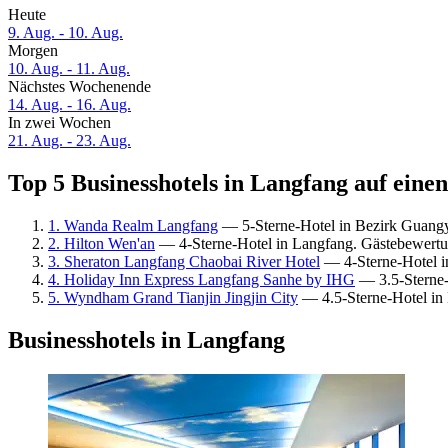
Heute
9. Aug. - 10. Aug.
Morgen
10. Aug. - 11. Aug.
Nächstes Wochenende
14. Aug. - 16. Aug.
In zwei Wochen
21. Aug. - 23. Aug.
Top 5 Businesshotels in Langfang auf einen
1. Wanda Realm Langfang
— 5-Sterne-Hotel in Bezirk Guangy
2. Hilton Wen'an
— 4-Sterne-Hotel in Langfang. Gästebewert
3. Sheraton Langfang Chaobai River Hotel
— 4-Sterne-Hotel i
4. Holiday Inn Express Langfang Sanhe by IHG
— 3.5-Sterne-
5. Wyndham Grand Tianjin Jingjin City
— 4.5-Sterne-Hotel in
Businesshotels in Langfang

+---+

> _Description of the task_
Reproduce each line of the material in which the string "Langfang" occurs.

> _Your solution_
Top 5 Businesshotels in Langfang auf einen
1. Wanda Realm Langfang
— 4-Sterne-Hotel in Langfang. Gästebewert
3. Sheraton Langfang Chaobai River Hotel
4. Holiday Inn Express Langfang Sanhe by IHG
Businesshotels in Langfang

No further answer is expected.